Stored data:

____

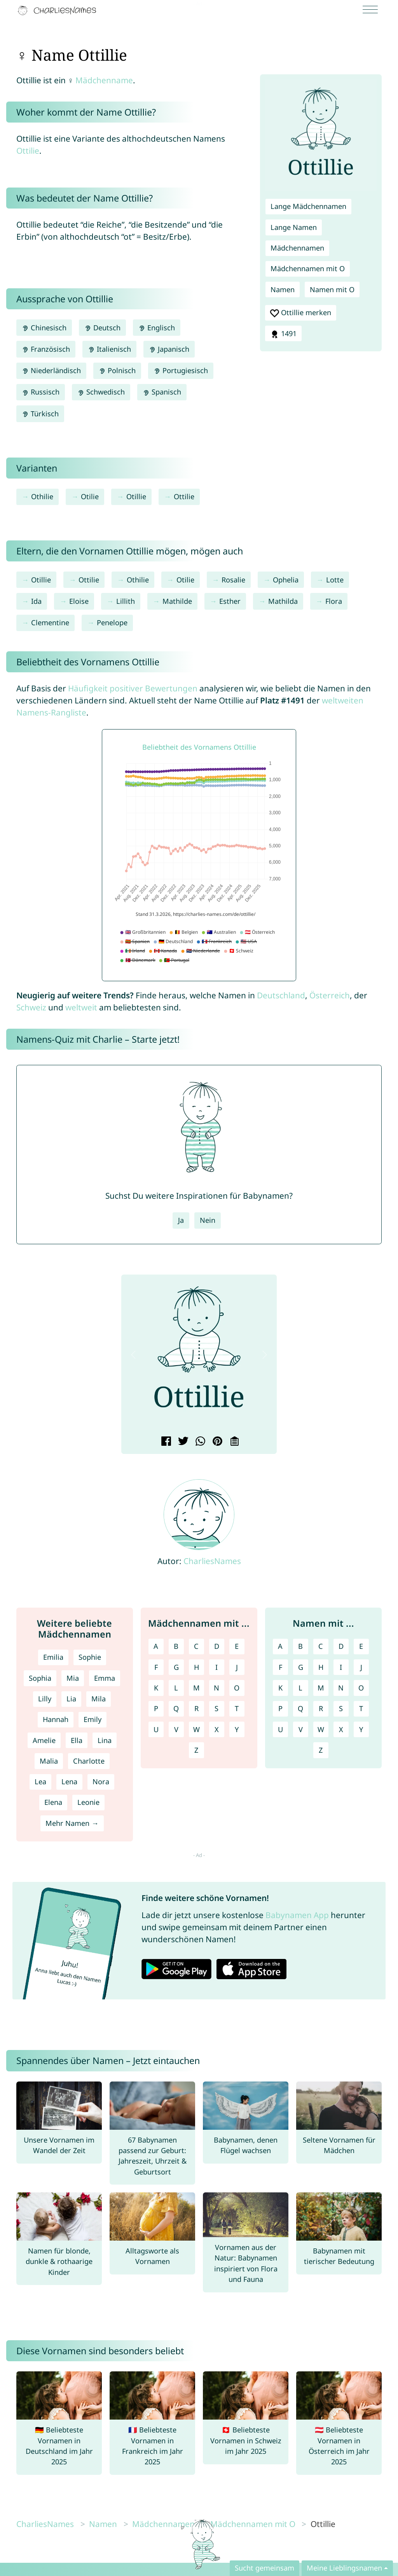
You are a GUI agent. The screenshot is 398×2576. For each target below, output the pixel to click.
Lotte (335, 579)
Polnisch (117, 370)
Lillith (125, 601)
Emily (92, 1719)
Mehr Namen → (71, 1823)
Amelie (44, 1740)
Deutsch (102, 327)
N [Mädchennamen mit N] (216, 1687)
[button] (133, 1355)
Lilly (44, 1698)
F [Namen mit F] (280, 1667)
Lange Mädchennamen (308, 206)
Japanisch (169, 349)
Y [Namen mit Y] (361, 1729)
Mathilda (283, 601)
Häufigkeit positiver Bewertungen (132, 688)
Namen (283, 289)
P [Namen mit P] (280, 1708)
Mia (72, 1678)
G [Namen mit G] (300, 1667)
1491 (283, 334)
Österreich (329, 995)
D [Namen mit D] (341, 1646)
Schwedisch (101, 391)
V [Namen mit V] (300, 1729)
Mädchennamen (297, 248)
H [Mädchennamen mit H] (196, 1667)
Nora (101, 1781)
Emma (104, 1678)
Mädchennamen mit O (308, 268)
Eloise (79, 601)
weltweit (81, 1007)
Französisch (46, 349)
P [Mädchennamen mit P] (156, 1708)
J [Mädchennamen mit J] (237, 1667)
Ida (36, 601)
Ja (181, 1220)
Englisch (156, 327)
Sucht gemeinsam (264, 2567)
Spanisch (162, 391)
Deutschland (281, 995)
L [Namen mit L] (300, 1687)
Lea (40, 1781)
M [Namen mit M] (321, 1687)
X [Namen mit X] (341, 1729)
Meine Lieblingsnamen (344, 2567)
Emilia (53, 1657)
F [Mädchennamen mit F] (156, 1667)
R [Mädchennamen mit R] (196, 1708)
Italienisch (109, 349)
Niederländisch (51, 370)
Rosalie (233, 579)
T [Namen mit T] (361, 1708)
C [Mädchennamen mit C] (196, 1646)
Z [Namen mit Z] (321, 1750)
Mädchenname (104, 80)
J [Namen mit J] (361, 1667)
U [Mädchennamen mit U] (156, 1729)
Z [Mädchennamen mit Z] (196, 1750)
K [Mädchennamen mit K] (156, 1687)
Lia (71, 1698)
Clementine (50, 622)
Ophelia (285, 579)
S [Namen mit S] (341, 1708)
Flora (333, 601)
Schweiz (31, 1007)
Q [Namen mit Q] (300, 1708)
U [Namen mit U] (280, 1729)
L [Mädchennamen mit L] (176, 1687)
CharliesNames (212, 1560)
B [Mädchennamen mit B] (176, 1646)
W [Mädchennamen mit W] (196, 1729)
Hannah (55, 1719)
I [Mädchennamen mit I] (216, 1667)
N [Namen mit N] (341, 1687)
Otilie (90, 496)
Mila (98, 1698)
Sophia (40, 1678)
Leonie (88, 1802)
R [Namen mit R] (321, 1708)
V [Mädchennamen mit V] (176, 1729)
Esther (230, 601)
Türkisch (40, 413)
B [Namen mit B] (300, 1646)
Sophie (90, 1657)
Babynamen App (297, 1915)
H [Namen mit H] (320, 1667)
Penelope (112, 622)
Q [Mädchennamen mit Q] (176, 1708)
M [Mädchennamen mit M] (196, 1687)
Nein (207, 1220)
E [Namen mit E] (361, 1646)
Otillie (136, 496)
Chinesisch (44, 327)
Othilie (42, 496)
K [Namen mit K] (280, 1687)
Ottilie (27, 150)
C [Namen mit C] (320, 1646)
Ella (76, 1740)
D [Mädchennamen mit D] (216, 1646)
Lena (69, 1781)
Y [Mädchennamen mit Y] (237, 1729)
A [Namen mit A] (280, 1646)
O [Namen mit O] (361, 1687)
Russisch (40, 391)
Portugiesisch (181, 370)
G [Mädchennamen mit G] (176, 1667)
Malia (49, 1761)
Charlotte (89, 1761)
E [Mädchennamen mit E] (237, 1646)
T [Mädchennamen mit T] (237, 1708)
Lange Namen (294, 227)
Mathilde (177, 601)
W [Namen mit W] (321, 1729)
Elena (53, 1802)
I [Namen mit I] (341, 1667)
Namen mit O (332, 289)
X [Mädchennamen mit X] (217, 1729)
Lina (105, 1740)
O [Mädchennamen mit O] (236, 1687)
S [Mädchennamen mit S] (216, 1708)
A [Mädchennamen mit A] (156, 1646)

____

- GOAL OF THE EXERCISE: The lines from the one with "T [Mädchennamen mit T] (237, 1708)" through the end of the data above are to be set down exactly, with both boundary lines included and no other lines.

- ANSWER TO THIS EXERCISE:
T [Mädchennamen mit T] (237, 1708)
Lange Namen (294, 227)
Mathilde (177, 601)
W [Namen mit W] (321, 1729)
Elena (53, 1802)
I [Namen mit I] (341, 1667)
Namen mit O (332, 289)
X [Mädchennamen mit X] (217, 1729)
Lina (105, 1740)
O [Mädchennamen mit O] (236, 1687)
S [Mädchennamen mit S] (216, 1708)
A [Mädchennamen mit A] (156, 1646)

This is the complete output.